While eBPF has its use cases, none of the extra tracepoints were added solely because of
the monitoring tool and I do understand that tracepoints are a limited resource.

Each added tracepoint/info was added only when it was also found to be useful for regular
kvm tracing.

Best regards,
	Maxim Levitsky

Paolo Bonzini Sept. 26, 2023, 4:36 p.m. UTC | #3

On 9/26/23 10:28, Maxim Levitsky wrote:
>> trace_kvm_exit is good example, where despite all of the information that is captured
>> by KVM, it's borderline worthless for CPUID and MSR exits because their interesting
>> information is held in registers and not captured in the VMCS or VMCB.
>>
>> There are some on BTF type info issues that I've encountered, but I suspect that's
>> as much a PEBKAC problem as anything.
>>
> While eBPF has its use cases, none of the extra tracepoints were added solely because of
> the monitoring tool and I do understand that tracepoints are a limited resource.
> 
> Each added tracepoint/info was added only when it was also found to be useful for regular
> kvm tracing.

I am not sure about _all_ of them, but I agree with both of you.

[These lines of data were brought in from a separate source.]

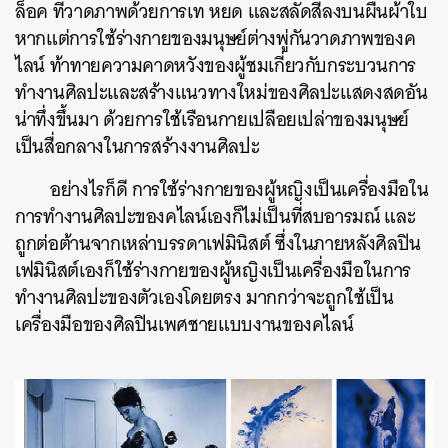
ล็อค ที่วาดภาพด้วยการเท หยด และสลัดสีลงบนผืนผ้าใบ
หากแต่การใช้ร่างกายของมนุษย์ต่างพู่กันวาดภาพของค
ไลน์ ท้าทายความคาดหวังของผู้ชมเกี่ยวกับกระบวนการ
ทำงานศิลปะและสร้างแนวทางใหม่ของศิลปะแสดงสดอัน
น่าทึ่งขึ้นมา ด้วยการใช้เรือนกายเปลือยเปล่าของมนุษย์
เป็นสื่อกลางในการสร้างงานศิลปะ
อย่างไรก็ดี การใช้ร่างกายของผู้หญิงเป็นเครื่องมือใน
การทำงานศิลปะของคไลน์เองก็ไม่เป็นที่สบอารมณ์ และ
ถูกต่อต้านจากเหล่าบรรดาเฟมินิสต์ ซึ่งในภายหลังศิลปิน
เฟมินิสต์เองก็ใช้ร่างกายของผู้หญิงเป็นเครื่องมือในการ
ทำงานศิลปะของตัวเองโดยตรง มากกว่าจะถูกใช้เป็น
เครื่องมือของศิลปินเพศชายแบบงานของคไลน์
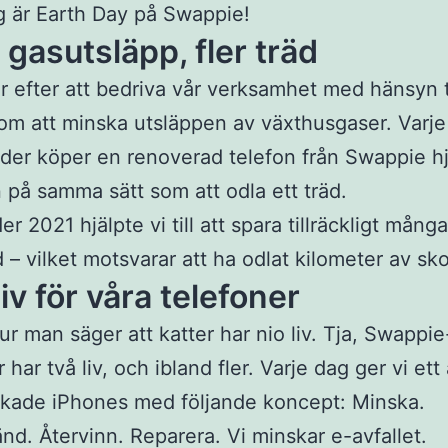
g är Earth Day på Swappie!
 gasutsläpp, fler träd
ar efter att bedriva vår verksamhet med hänsyn ti
m att minska utsläppen av växthusgaser. Varj
der köper en renoverad telefon från Swappie hj
 på samma sätt som att odla ett träd.
r 2021 hjälpte vi till att spara tillräckligt mång
d – vilket motsvarar att ha odlat kilometer av s
liv för våra telefoner
ur man säger att katter har nio liv. Tja, Swappie
 har två liv, och ibland fler. Varje dag ger vi ett 
ukade iPhones med följande koncept: Minska.
nd. Återvinn. Reparera. Vi minskar e-avfallet.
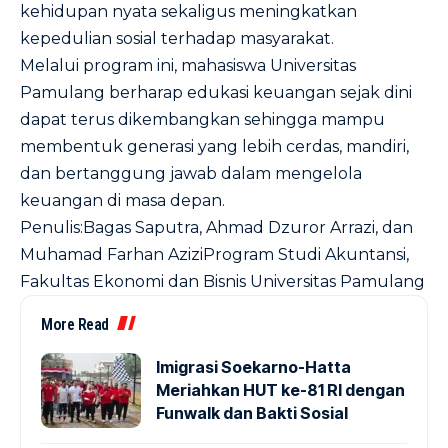
kehidupan nyata sekaligus meningkatkan
kepedulian sosial terhadap masyarakat.
Melalui program ini, mahasiswa Universitas
Pamulang berharap edukasi keuangan sejak dini
dapat terus dikembangkan sehingga mampu
membentuk generasi yang lebih cerdas, mandiri,
dan bertanggung jawab dalam mengelola
keuangan di masa depan.
Penulis:Bagas Saputra, Ahmad Dzuror Arrazi, dan
Muhamad Farhan AziziProgram Studi Akuntansi,
Fakultas Ekonomi dan Bisnis Universitas Pamulang
More Read
Imigrasi Soekarno-Hatta
Meriahkan HUT ke-81 RI dengan
Funwalk dan Bakti Sosial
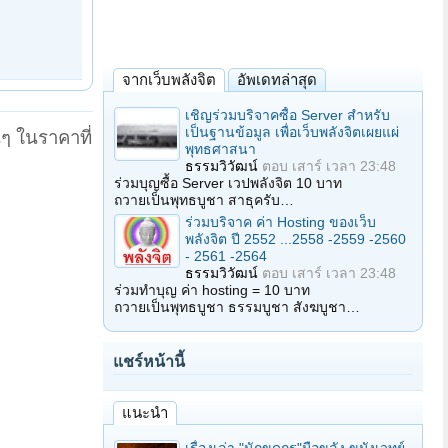
จากเว็บพลังจิต
อัพเดทล่าสุด
เชิญร่วมบริจาคซื้อ Server สำหรับ
เป็นฐานข้อมูล เพื่อเว็บพลังจิตเผยแผ่
นๆ ในราคาที่
พุทธศาสนา
ธรรมวิวัฒน์
ตอบ
เสาร์ เวลา 23:48
ร่วมบุญซื้อ Server เวปพลังจิต 10 บาท
ถวายเป็นพุทธบูชา สาธุครับ…
ร่วมบริจาค ค่า Hosting ของเว็บ
พลังจิต ปี 2552 ...2558 -2559 -2560
- 2561 -2564
ธรรมวิวัฒน์
ตอบ
เสาร์ เวลา 23:48
ร่วมทำบุญ ค่า hosting = 10 บาท
ถวายเป็นพุทธบูชา ธรรมบูชา สังฆบูชา…
แชร์หน้านี้
แนะนำ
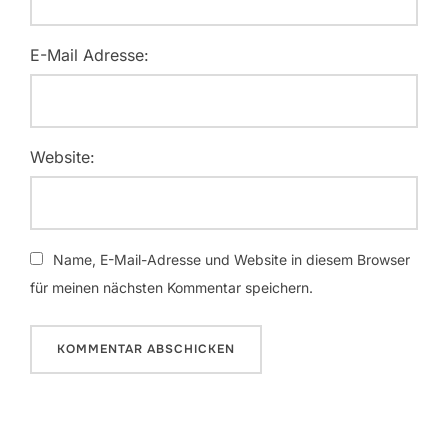
E-Mail Adresse:
Website:
Name, E-Mail-Adresse und Website in diesem Browser
für meinen nächsten Kommentar speichern.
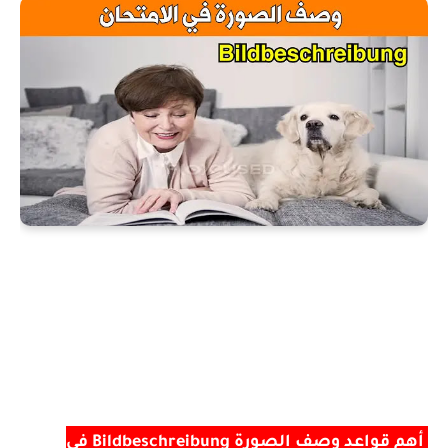
أهم قواعد وصف الصورة Bildbeschreibung في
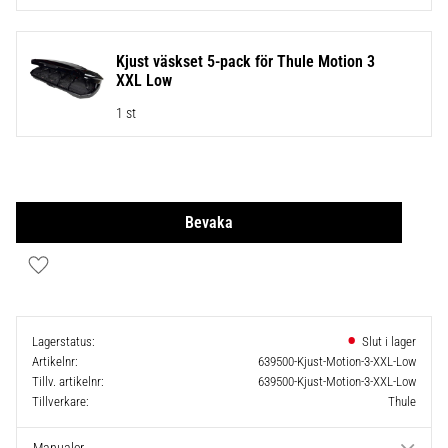
Kjust väskset 5-pack för Thule Motion 3
XXL Low
1 st
Bevaka
Lägg till i favoriter
Lagerstatus
Artikelnr
639500-Kjust-Motion-3-XXL-Low
Tillv. artikelnr
639500-Kjust-Motion-3-XXL-Low
Tillverkare
Thule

On one hand, it would be pretty cool to have eBPF access to registers. 
On the other hand, the specific info you're adding is generic and I 
think there are only a couple exceptions where I am not sure it belongs 
in the generic KVM tracepoints.

Paolo

Sean Christopherson Sept. 26, 2023, 8:45 p.m. UTC | #4

On Tue, Sep 26, 2023, Paolo Bonzini wrote:
> On 9/26/23 10:28, Maxim Levitsky wrote:
> > > trace_kvm_exit is good example, where despite all of the information that is captured
> > > by KVM, it's borderline worthless for CPUID and MSR exits because their interesting
> > > information is held in registers and not captured in the VMCS or VMCB.
> > > 
> > > There are some on BTF type info issues that I've encountered, but I suspect that's
> > > as much a PEBKAC problem as anything.
> > > 
> > While eBPF has its use cases, none of the extra tracepoints were added solely because of
> > the monitoring tool and I do understand that tracepoints are a limited resource.
> > 
> > Each added tracepoint/info was added only when it was also found to be useful for regular
> > kvm tracing.
> 
> I am not sure about _all_ of them, but I agree with both of you.
> 
> On one hand, it would be pretty cool to have eBPF access to registers. On
> the other hand, the specific info you're adding is generic and I think there
> are only a couple exceptions where I am not sure it belongs in the generic
> KVM tracepoints.

I'm not saying this information isn't useful, *sometimes*.  What I'm saying is
that I don't think it's sustainable/maintainble to keep expanding KVM's tracepoints.
E.g. why trace req_immediate_exit and not mmu_invalidate_seq[*]?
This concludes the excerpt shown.